*** Opening of Given entries ***

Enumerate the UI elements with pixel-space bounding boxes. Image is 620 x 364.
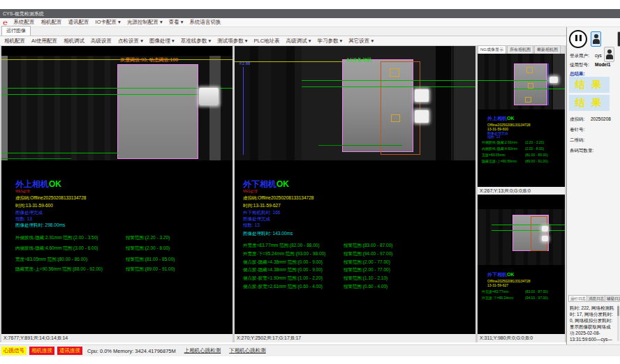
tab-roi-box: [528, 83, 533, 89]
model-value: Model1: [595, 62, 610, 67]
image-right-band: [209, 56, 221, 160]
tab-roi-box: [391, 114, 400, 122]
measure-value: 外宽度-下=95.24mm: [482, 296, 513, 300]
thumbnail-view-1[interactable]: 外上相机OK Offline20250208133134728 13-31-59…: [478, 54, 565, 187]
mid-mes-note: MES处理: [243, 189, 258, 193]
left-elapsed-text: 图像处理耗时: 298.00ms: [15, 222, 65, 229]
window-title: CYS-视觉检测系统: [3, 11, 44, 16]
measure-alarm: 报警范围:(2.00 - 77.00): [344, 267, 390, 273]
left-time: 时间:13-31-59-600: [15, 203, 53, 209]
measure-value: 侧点胶-隐藏=4.38mm 范围:(0.00 - 9.00): [243, 267, 323, 272]
mid-count-text: 报数: 13: [243, 222, 260, 229]
tool-advanced-debug[interactable]: 高级调试 ▾: [286, 38, 311, 45]
left-camera-image: 灰度阈值:93, 动态阈值:100: [1, 56, 232, 160]
thumb2-measure-row: 外宽度=83.77mm (83.00 - 87.00): [482, 289, 509, 294]
menu-item-io-config[interactable]: IO卡配置 ▾: [96, 19, 121, 26]
tool-plc-address-table[interactable]: PLC地址表: [254, 38, 280, 45]
camera-link-badge: 相机连接: [29, 347, 54, 355]
tool-image-processing[interactable]: 图像处理 ▾: [149, 38, 175, 45]
measure-alarm: 报警范围:(2.00 - 8.00): [126, 245, 170, 252]
admin-login-button[interactable]: [604, 47, 614, 62]
thumb2-coord-text: X:311;Y:980;R:0;G:0;B:0: [480, 335, 533, 340]
detection-line-green: [1, 153, 119, 153]
measure-alarm: 报警范围:(94.00 - 97.00): [344, 251, 392, 257]
measure-value: 侧点胶-胶宽=1.90mm 范围:(1.00 - 2.20): [243, 275, 323, 280]
log-tab-assist[interactable]: 辅助日志: [605, 295, 620, 302]
measure-value: 隐藏宽度-上=90.56mm: [482, 159, 517, 163]
upper-camera-heartbeat-link[interactable]: 上相机心跳检测: [184, 347, 221, 354]
heartbeat-badge: 心跳信号: [1, 347, 27, 355]
measurement-row: 侧点胶-胶宽=2.61mm 范围:(0.60 - 4.00) 报警范围:(0.6…: [243, 284, 475, 290]
measure-alarm: (2.00 - 8.00): [525, 146, 544, 151]
left-status-ok: OK: [49, 179, 61, 189]
tool-camera-debug[interactable]: 相机调试: [64, 38, 84, 45]
exit-button[interactable]: →: [617, 31, 620, 47]
thumb1-image: [478, 54, 565, 109]
menu-item-language-switch[interactable]: 系统语言切换: [190, 19, 221, 26]
left-virtual-code: 虚拟码:Offline20250208133134728: [15, 195, 86, 202]
measurement-row: 隐藏宽度-上=90.56mm 范围:(88.00 - 92.00) 报警范围:(…: [15, 266, 232, 273]
camera-view-outer-lower[interactable]: F2.88 A1设备相机 外下相机OK MES处理 虚拟码:Offline202…: [235, 46, 475, 334]
camera-overlay-label: A1设备相机: [346, 56, 372, 63]
measure-value: 宽度=83.05mm: [482, 153, 505, 157]
tab-row: 运行图像: [0, 27, 566, 36]
tab-run-image[interactable]: 运行图像: [1, 26, 31, 36]
menu-item-camera-config[interactable]: 相机配置: [41, 19, 62, 26]
measurement-row: 侧点胶-隐藏=4.38mm 范围:(0.00 - 9.00) 报警范围:(2.0…: [243, 267, 475, 273]
tool-other-settings[interactable]: 其它设置 ▾: [348, 38, 374, 45]
log-tab-run[interactable]: 运行日志: [568, 295, 588, 302]
tool-camera-config[interactable]: 相机配置: [4, 38, 25, 45]
measure-alarm: (81.00 - 85.00): [525, 153, 548, 157]
camera-view-outer-upper[interactable]: 灰度阈值:93, 动态阈值:100 外上相机OK MES处理 虚拟码:Offli…: [1, 46, 232, 334]
measure-alarm: 报警范围:(0.60 - 4.00): [344, 284, 388, 290]
mid-status-ok: OK: [276, 179, 289, 189]
thumb2-coord-bar: X:311;Y:980;R:0;G:0;B:0: [478, 334, 565, 342]
log-tab-message[interactable]: 消息日志: [586, 295, 606, 302]
log-scrollbar[interactable]: [617, 305, 619, 341]
measure-alarm: 报警范围:(2.00 - 77.00): [344, 259, 390, 266]
measurement-row: 侧点胶-隐藏=4.38mm 范围:(0.00 - 9.00) 报警范围:(2.0…: [243, 259, 475, 266]
left-camera-name: 外上相机: [15, 179, 49, 189]
main-area: 灰度阈值:93, 动态阈值:100 外上相机OK MES处理 虚拟码:Offli…: [0, 46, 566, 342]
tab-roi-box: [390, 68, 399, 77]
app-logo-icon: ℮: [3, 19, 8, 26]
detection-line-green: [1, 158, 71, 159]
tab-roi-box: [526, 67, 533, 73]
title-bar: CYS-视觉检测系统: [0, 9, 620, 18]
menu-item-comm-config[interactable]: 通讯配置: [68, 19, 89, 26]
detection-line-green: [514, 89, 565, 89]
mid-coord-text: X:270;Y:2502;R:17;G:17;B:17: [237, 335, 301, 340]
left-coord-bar: X:7677;Y:891;R:14;G:14;B:14: [1, 334, 232, 342]
menu-item-light-config[interactable]: 光源控制配置 ▾: [127, 19, 163, 26]
pause-icon: [575, 35, 577, 41]
measurement-row: 外宽度-下=95.24mm 范围:(93.00 - 98.00) 报警范围:(9…: [243, 251, 475, 257]
thumbnail-view-2[interactable]: 外下相机OK Offline20250208133134728 13-31-59…: [478, 195, 565, 334]
menu-item-system-config[interactable]: 系统配置: [14, 19, 35, 26]
measure-alarm: (94.00 - 97.00): [525, 296, 548, 300]
measure-alarm: 报警范围:(1.10 - 2.10): [344, 275, 388, 282]
mid-time: 时间:13-31-59-627: [243, 203, 281, 209]
pause-button[interactable]: [569, 30, 587, 48]
measure-value: 外宽度-下=95.24mm 范围:(93.00 - 98.00): [243, 251, 325, 256]
comm-link-badge: 通讯连接: [57, 347, 82, 355]
menu-item-view[interactable]: 查看 ▾: [169, 19, 184, 26]
tool-learning-params[interactable]: 学习参数 ▾: [317, 38, 342, 45]
roi-rect-orange: [381, 61, 420, 155]
tool-ai-usage-config[interactable]: AI使用配置: [31, 38, 57, 45]
measure-value: 外宽度=83.77mm 范围:(82.00 - 88.00): [243, 243, 320, 248]
measure-value: 内侧胶线-隐藏:4.60mm 范围:(3.00 - 6.00): [15, 245, 98, 250]
tool-spotcheck-settings[interactable]: 点检设置 ▾: [118, 38, 143, 45]
model-label: 使用型号:: [570, 62, 589, 68]
left-done-text: 图像处理完成: [15, 210, 43, 216]
qr-code-label: 二维码:: [570, 137, 584, 144]
tool-baseline-params[interactable]: 基准线参数 ▾: [181, 38, 211, 45]
thumb2-time: 13-31-59-627: [487, 283, 508, 287]
lower-camera-heartbeat-link[interactable]: 下相机心跳检测: [229, 347, 266, 354]
thumb1-title: 外上相机OK: [487, 115, 515, 122]
detection-line-green: [302, 86, 475, 87]
operator-login-button[interactable]: [591, 31, 601, 47]
tool-advanced-settings[interactable]: 高级设置: [91, 38, 112, 45]
mid-camera-name: 外下相机: [243, 179, 276, 189]
tool-test-params[interactable]: 测试项参数 ▾: [217, 38, 247, 45]
thumb1-measure-row: 隐藏宽度-上=90.56mm (89.00 - 91.00): [482, 159, 517, 163]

*** Close of Given entries ***

§ What you will do: In the entries above, count each line with "MES处理"; reply with the total only.

§ Completed task: 4